> ACTION ITEM
Among the lines below, take the one holding "Google Play (143, 828)", the one holding "Datenschutz (666, 2530)", and all lines between them. Set them down exactly.

> DATA FOR ANALYSIS
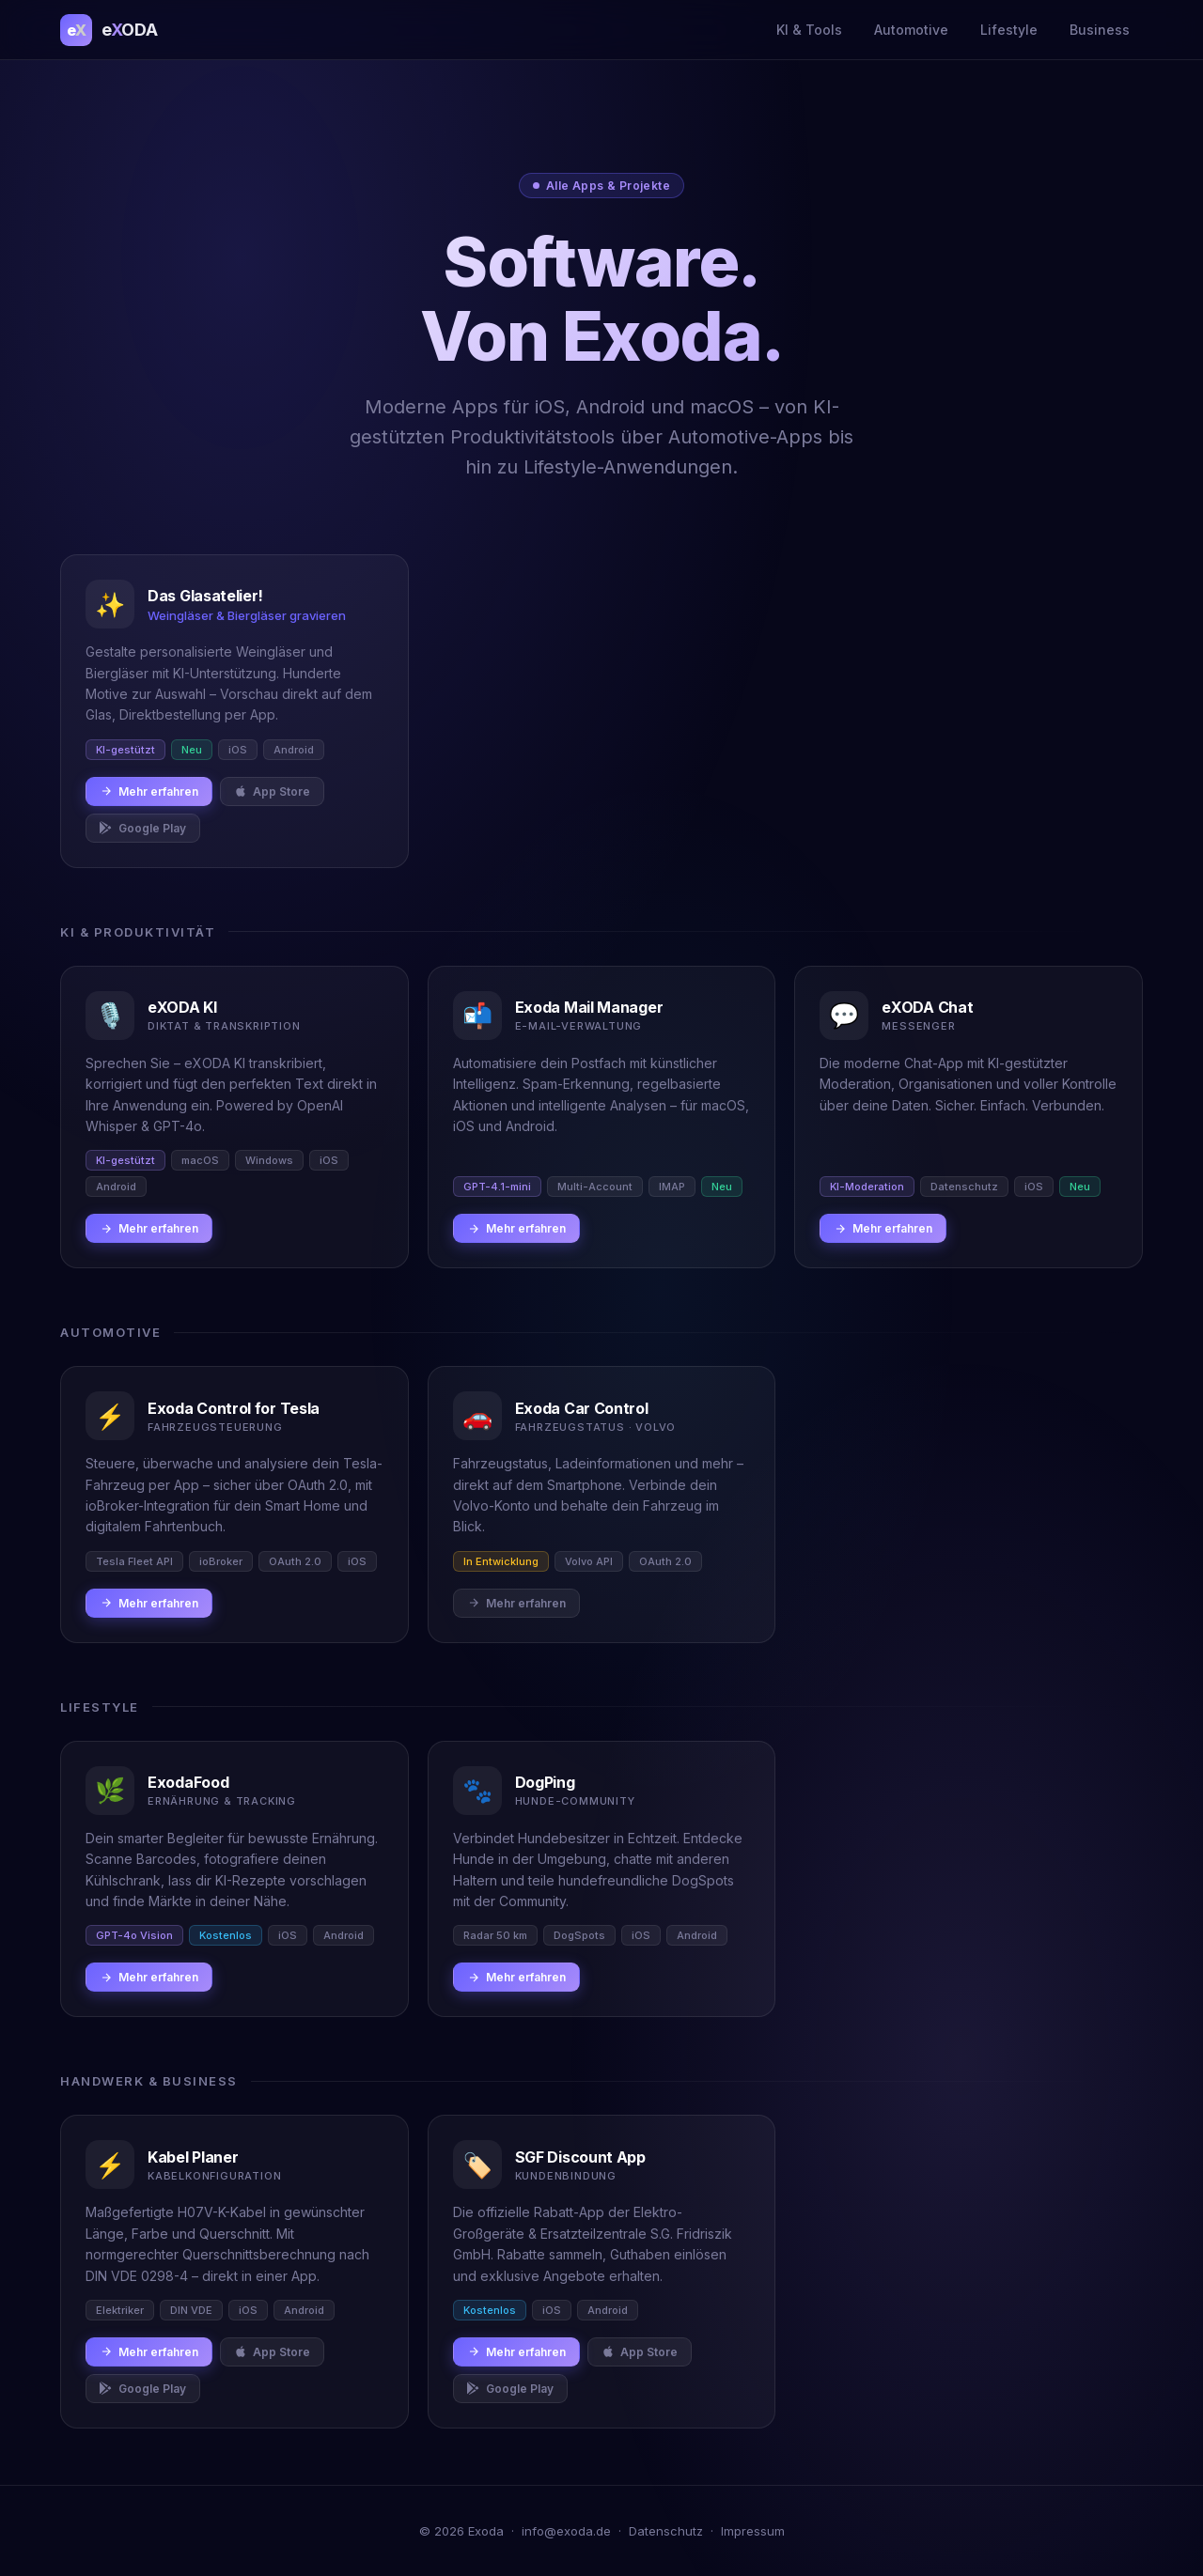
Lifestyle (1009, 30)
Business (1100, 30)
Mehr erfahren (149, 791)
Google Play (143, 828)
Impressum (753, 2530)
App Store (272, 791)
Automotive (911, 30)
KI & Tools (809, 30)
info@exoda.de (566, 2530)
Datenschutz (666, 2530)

...

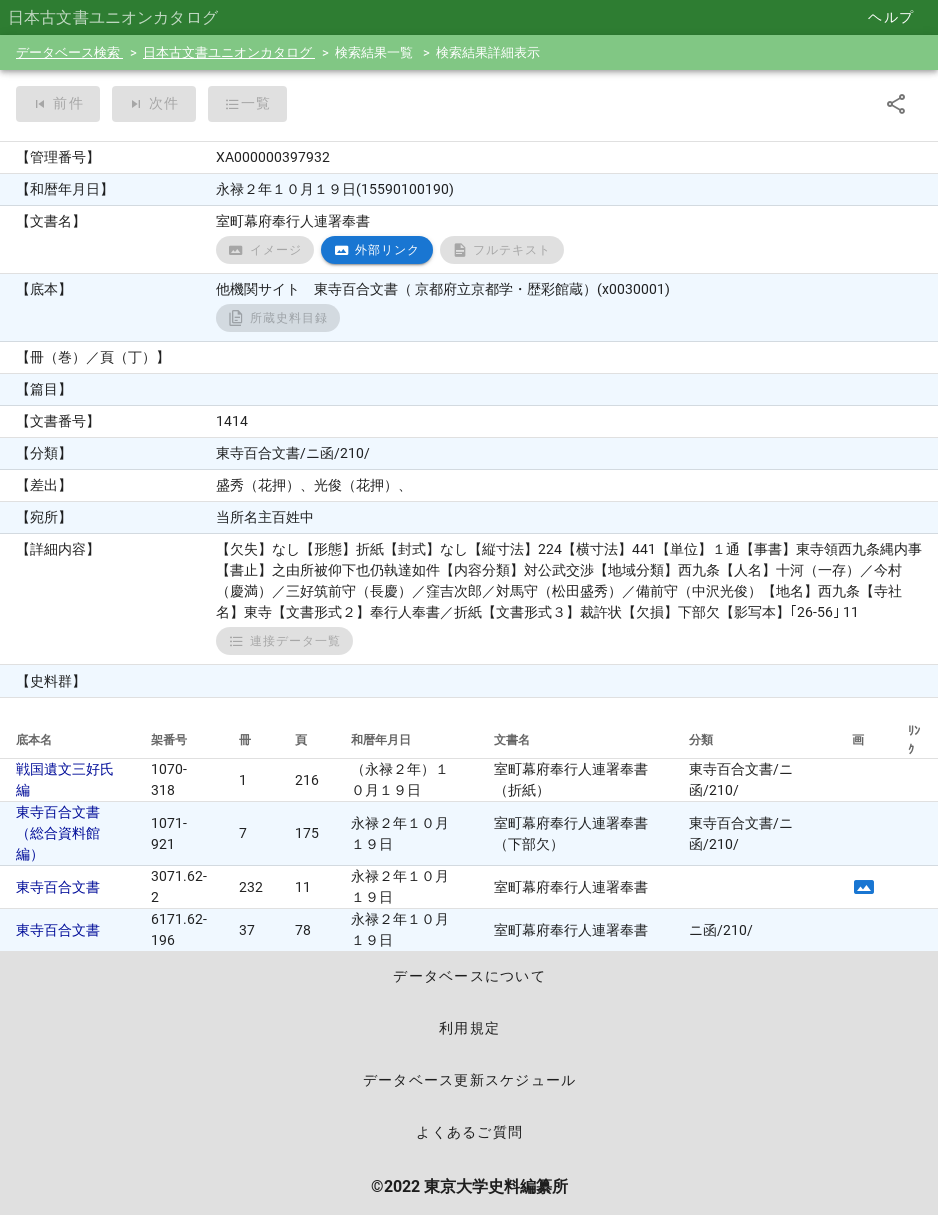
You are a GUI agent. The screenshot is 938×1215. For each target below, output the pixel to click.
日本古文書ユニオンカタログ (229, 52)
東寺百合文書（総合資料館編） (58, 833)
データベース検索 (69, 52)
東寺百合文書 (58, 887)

> SOLUTION FOR THIS PROBLEM
Google Play (143, 828)
Impressum (753, 2530)
App Store (272, 791)
Automotive (911, 30)
KI & Tools (809, 30)
info@exoda.de (566, 2530)
Datenschutz (666, 2530)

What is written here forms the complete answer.